Your assignment
Among the entries that follow, count the lines that contain the word "Ireland" and say how many there are, writing nothing else.

Saved entries
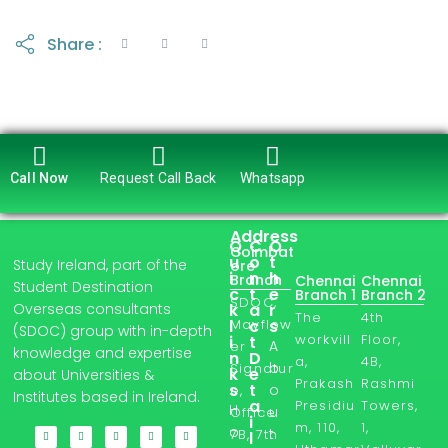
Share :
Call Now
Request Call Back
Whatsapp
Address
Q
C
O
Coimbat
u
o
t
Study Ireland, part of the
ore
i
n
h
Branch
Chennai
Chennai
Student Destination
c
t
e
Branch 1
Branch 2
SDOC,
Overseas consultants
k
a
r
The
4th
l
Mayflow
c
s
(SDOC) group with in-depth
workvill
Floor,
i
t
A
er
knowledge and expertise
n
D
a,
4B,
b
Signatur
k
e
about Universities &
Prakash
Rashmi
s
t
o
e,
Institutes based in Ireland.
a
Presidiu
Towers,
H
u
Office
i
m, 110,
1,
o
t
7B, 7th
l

...

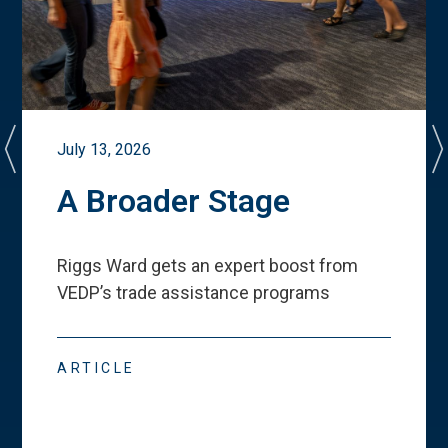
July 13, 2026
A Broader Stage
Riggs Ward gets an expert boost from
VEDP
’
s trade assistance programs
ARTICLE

Answer space
2